¿Masculinos?... ¡los de antes!
- Gabriel Zaldívar
- 23 jun
- 2 Min. de lectura
En la transversalidad de un nuevo humanismo (post-humanismo, transhumanismo, etcétera), la masculinidad es el factor que nos ocupa, que se reconstituye, transforma y reescribe para -en algún momento presente y futuro- impactar con sus efectos y moverse hacia otros escenarios.
En tanto ocurre, el cuestionamiento de esa masculinidad tradicional oficializada en un sistema patriarcal que heterosexualiza el mundo sufre afectaciones. Al centro se ubica un hombre que sustenta el poder, ganado por el uso de la fuerza física y desde donde construyó su idea de superioridad sobre el género femenino.
Este hombre, que siempre fue rey, señor feudal, zar, dios, primer ministro o presidente con una mujer detrás… muy atrás, no se ocupa de cuestionarse ante la facilidad de imponerse por la fuerza. No es pasivo sino activo, para negar así lo femenino.

El masculino tradicional provoca, desea y obtiene.

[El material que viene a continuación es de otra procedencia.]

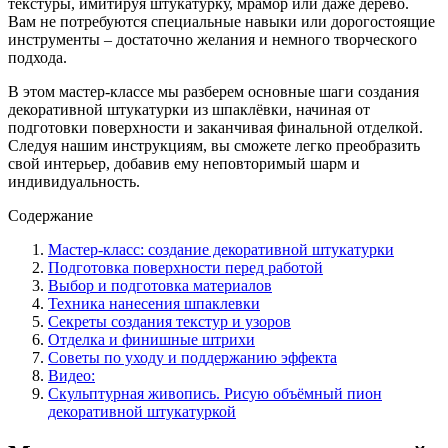
текстуры, имитируя штукатурку, мрамор или даже дерево.
Вам не потребуются специальные навыки или дорогостоящие
инструменты – достаточно желания и немного творческого
подхода.
В этом мастер-классе мы разберем основные шаги создания
декоративной штукатурки из шпаклёвки, начиная от
подготовки поверхности и заканчивая финальной отделкой.
Следуя нашим инструкциям, вы сможете легко преобразить
свой интерьер, добавив ему неповторимый шарм и
индивидуальность.
Содержание
Мастер-класс: создание декоративной штукатурки
Подготовка поверхности перед работой
Выбор и подготовка материалов
Техника нанесения шпаклевки
Секреты создания текстур и узоров
Отделка и финишные штрихи
Советы по уходу и поддержанию эффекта
Видео:
Скульптурная живопись. Рисую объёмный пион
декоративной штукатуркой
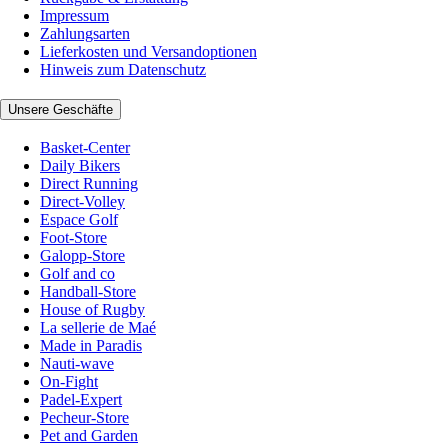
Impressum
Zahlungsarten
Lieferkosten und Versandoptionen
Hinweis zum Datenschutz
Unsere Geschäfte
Basket-Center
Daily Bikers
Direct Running
Direct-Volley
Espace Golf
Foot-Store
Galopp-Store
Golf and co
Handball-Store
House of Rugby
La sellerie de Maé
Made in Paradis
Nauti-wave
On-Fight
Padel-Expert
Pecheur-Store
Pet and Garden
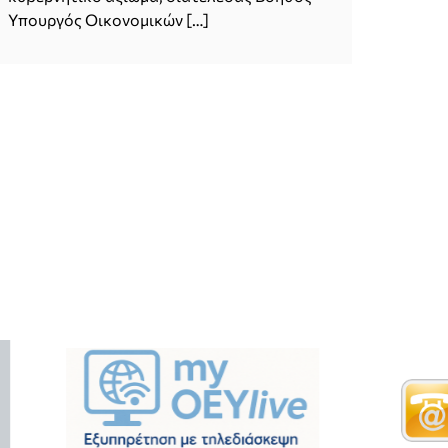
Υπουργός Οικονομικών […]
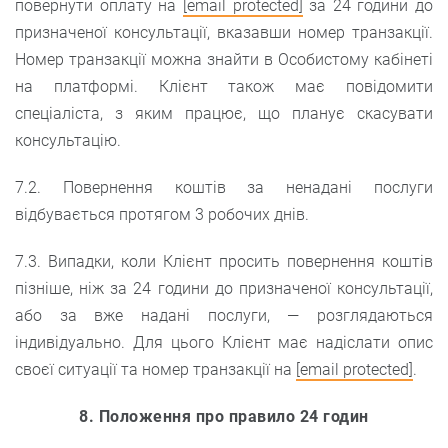
повернути оплату на
[email protected]
за 24 години до
призначеної консультації, вказавши номер транзакції.
Номер транзакції можна знайти в Особистому кабінеті
на платформі. Клієнт також має повідомити
спеціаліста, з яким працює, що планує скасувати
консультацію.
7.2. Повернення коштів за ненадані послуги
відбувається протягом 3 робочих днів.
7.3. Випадки, коли Клієнт просить повернення коштів
пізніше, ніж за 24 години до призначеної консультації,
або за вже надані послуги, — розглядаються
індивідуально. Для цього Клієнт має надіслати опис
своєї ситуації та номер транзакції на
[email protected]
.
8. Положення про правило 24 годин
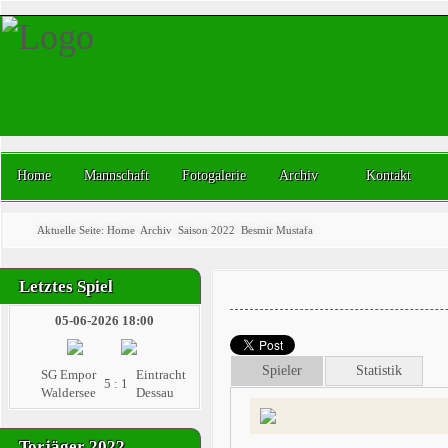
Home
Mannschaft
Fotogalerie
Archiv
Kontakt
Aktuelle Seite:
Home
Archiv
Saison 2022
Besmir Mustafa
Letztes Spiel
05-06-2026 18:00
Spieler
Statistik
SG Empor
Eintracht
5 : 1
Waldersee
Dessau
Torjäger 2022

Se afirma bajo la palabra control de una pareja, de la familia a la que provee para asegurar su continuidad como especie y refrendar su poder en el reinado. Pasivo-activo, masculino-femenino, público-privado, dicotomías aprendidas en esa socialización que establece y extiende categorías para el control de uno sobre la otra.
Nuestro masculino tradicional es violento porque es hombre: agrede, impone, limita, pelea, está urgido de probar que es lo que es ¿a quién? a sí mismo, pues no se permite el menor asomo de duda y, peor aún, que en los otros asome un cuestionamiento a su hombría.

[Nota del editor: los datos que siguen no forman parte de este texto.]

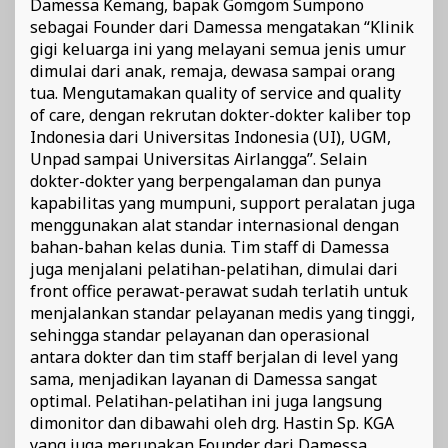
Damessa Kemang, bapak Gomgom Sumpono
sebagai Founder dari Damessa mengatakan “Klinik
gigi keluarga ini yang melayani semua jenis umur
dimulai dari anak, remaja, dewasa sampai orang
tua. Mengutamakan quality of service and quality
of care, dengan rekrutan dokter-dokter kaliber top
Indonesia dari Universitas Indonesia (UI), UGM,
Unpad sampai Universitas Airlangga”. Selain
dokter-dokter yang berpengalaman dan punya
kapabilitas yang mumpuni, support peralatan juga
menggunakan alat standar internasional dengan
bahan-bahan kelas dunia. Tim staff di Damessa
juga menjalani pelatihan-pelatihan, dimulai dari
front office perawat-perawat sudah terlatih untuk
menjalankan standar pelayanan medis yang tinggi,
sehingga standar pelayanan dan operasional
antara dokter dan tim staff berjalan di level yang
sama, menjadikan layanan di Damessa sangat
optimal. Pelatihan-pelatihan ini juga langsung
dimonitor dan dibawahi oleh drg. Hastin Sp. KGA
yang juga merupakan Founder dari Damessa.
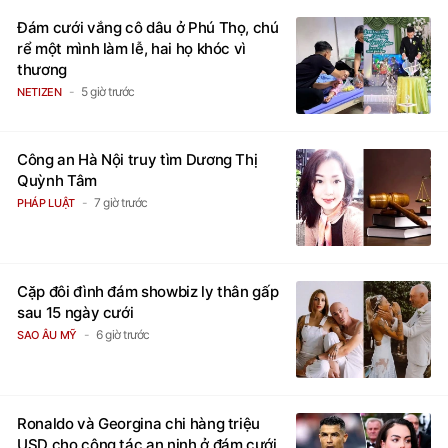
Đám cưới vắng cô dâu ở Phú Thọ, chú
rể một mình làm lễ, hai họ khóc vì
thương
5 giờ trước
NETIZEN
Công an Hà Nội truy tìm Dương Thị
Quỳnh Tâm
7 giờ trước
PHÁP LUẬT
Cặp đôi đình đám showbiz ly thân gấp
sau 15 ngày cưới
6 giờ trước
SAO ÂU MỸ
Ronaldo và Georgina chi hàng triệu
USD cho công tác an ninh ở đám cưới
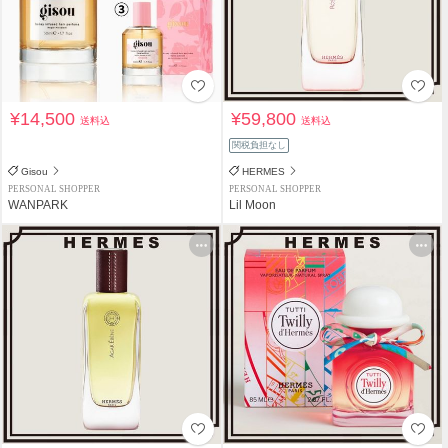
¥14,500
¥59,800
送料込
送料込
関税負担なし
Gisou
HERMES
PERSONAL SHOPPER
PERSONAL SHOPPER
WANPARK
Lil Moon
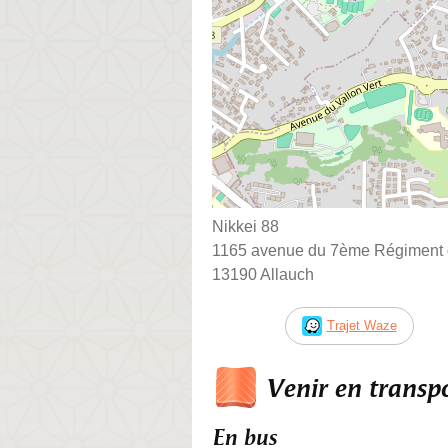
Nikkei 88
1165 avenue du 7ème Régiment du
13190 Allauch
Trajet Waze
Venir en trans
En bus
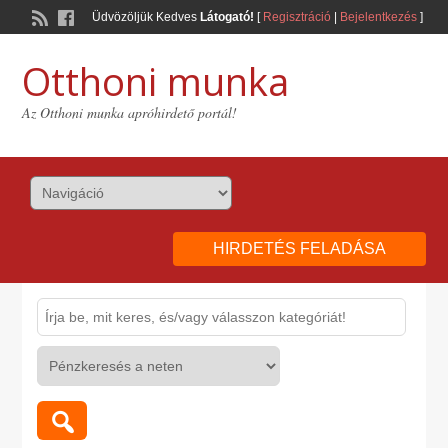
Üdvözöljük Kedves
Látogató!
[
Regisztráció
|
Bejelentkezés
]
Otthoni munka
Az Otthoni munka apróhirdető portál!
HIRDETÉS FELADÁSA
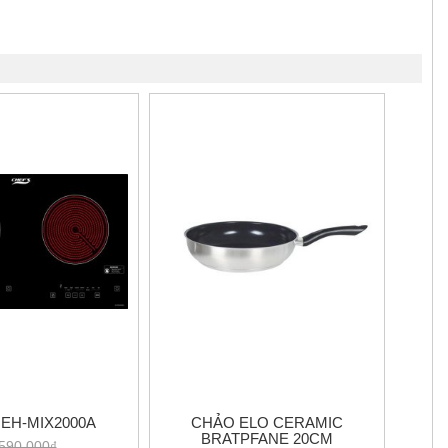
EH-MIX2000A
CHẢO ELO CERAMIC
BRATPFANE 20CM
590.000₫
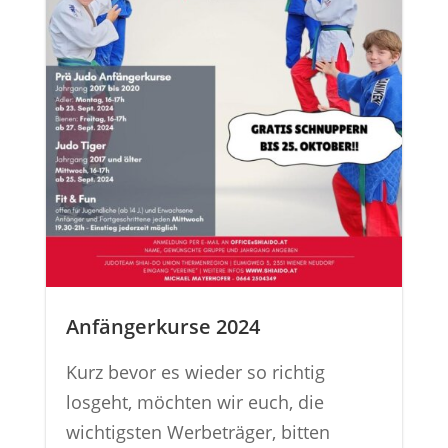
Anfängerkurse 2024
Kurz bevor es wieder so richtig
losgeht, möchten wir euch, die
wichtigsten Werbeträger, bitten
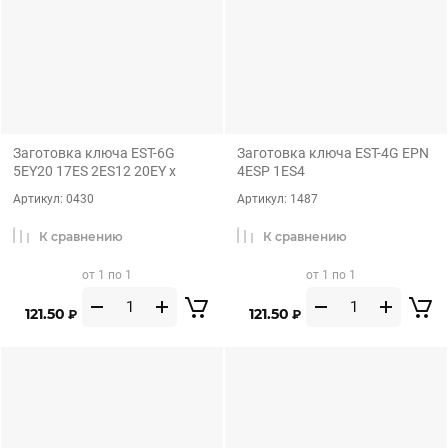
Заготовка ключа EST-6G
Заготовка ключа EST-4G EPN
5EY20 17ES 2ES12 20EY x
4ESP 1ES4
Артикул:
0430
Артикул:
1487
К сравнению
К сравнению
от 1 по 1
от 1 по 1
121.50
121.50
₽
₽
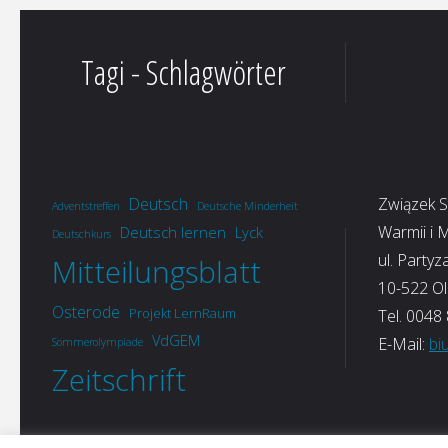
Tagi - Schlagwörter
Deutsch
Związek 
Adventstreffen
Deutsche Minderheit
Warmii i 
Deutsch lernen
Lyck
Deutschkurs
ul. Partyz
Mitteilungsblatt
10-522 Ol
Osterode
Projekt LernRaum
Tel. 0048
VdGEM
E-Mail:
bi
Sommerolympiade
Zeitschrift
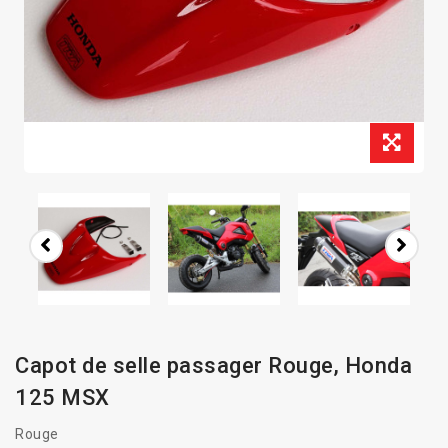
Capot de selle passager Rouge, Honda
125 MSX
Rouge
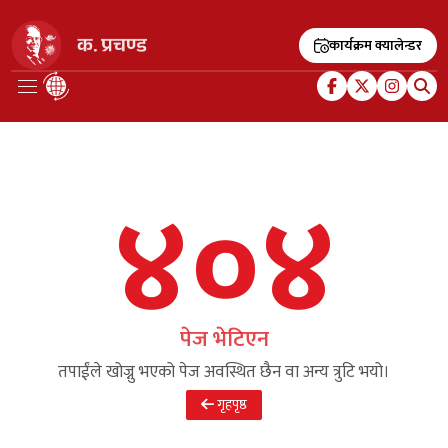
कार्यक्रम क्यालेन्डर
४०४
पेज भेटिएन
तपाईंले खोज्नु भएको पेज अवस्थित छैन वा अन्य त्रुटि भयो।
गृहपृष्ठ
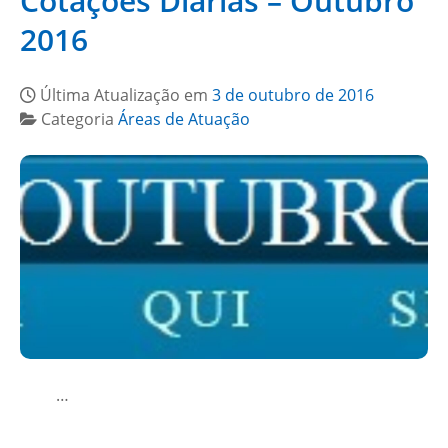
Cotações Diárias – Outubro
2016
Última Atualização em
3 de outubro de 2016
Categoria
Áreas de Atuação
…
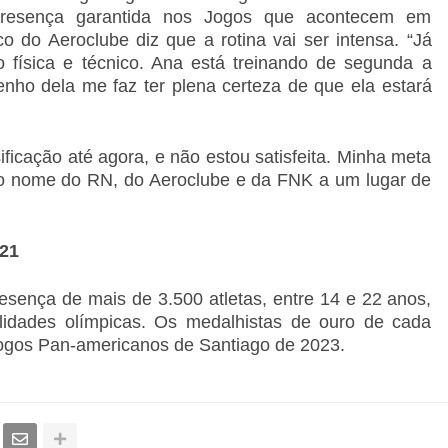
presença garantida nos Jogos que acontecem em
o do Aeroclube diz que a rotina vai ser intensa. “Já
física e técnico. Ana está treinando de segunda a
nho dela me faz ter plena certeza de que ela estará
ficação até agora, e não estou satisfeita. Minha meta
 o nome do RN, do Aeroclube e da FNK a um lugar de
21
esença de mais de 3.500 atletas, entre 14 e 22 anos,
idades olímpicas. Os medalhistas de ouro de cada
Jogos Pan-americanos de Santiago de 2023.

Busca el éxito, cuya medida en lo sexual está dada por el número de parejas y la cantidad de relaciones sexuales, en lo profesional por el puesto en la organización para la cual labora y en lo social por el número de cervezas que es capaz de ingerir, entre otros.
No llora… que porque los hombres no lloran, esa es la respuesta más clara que invalida cualquier reflexión negando su autonomía emocional, vive con los sentimientos encapsulados provocando para sí y para quienes le rodean otros problemas emocionales. Su triunfo es la demostración (¿a quién?) de que es fuerte, rudo, inexpresivo, protector, dispuesto a elevar sus niveles de agresividad para conservar el poder, a no dejarse. Compite desafiando el riesgo, pelea, asedia, hostiga, viola, comete feminicidios.
Este hombre, de los de antes, aprende el aniquilamiento de la diferencia, actúa sus valores sin cuestionarlos: los de la masculinidad tradicional. Cumple con el rol asignado, perpetúa sus símbolos a través de sus elecciones profesionales, de pareja, de lenguaje, en el ejercicio de su sexualidad. Se ajusta al rol que la moral social tejió en el tiempo.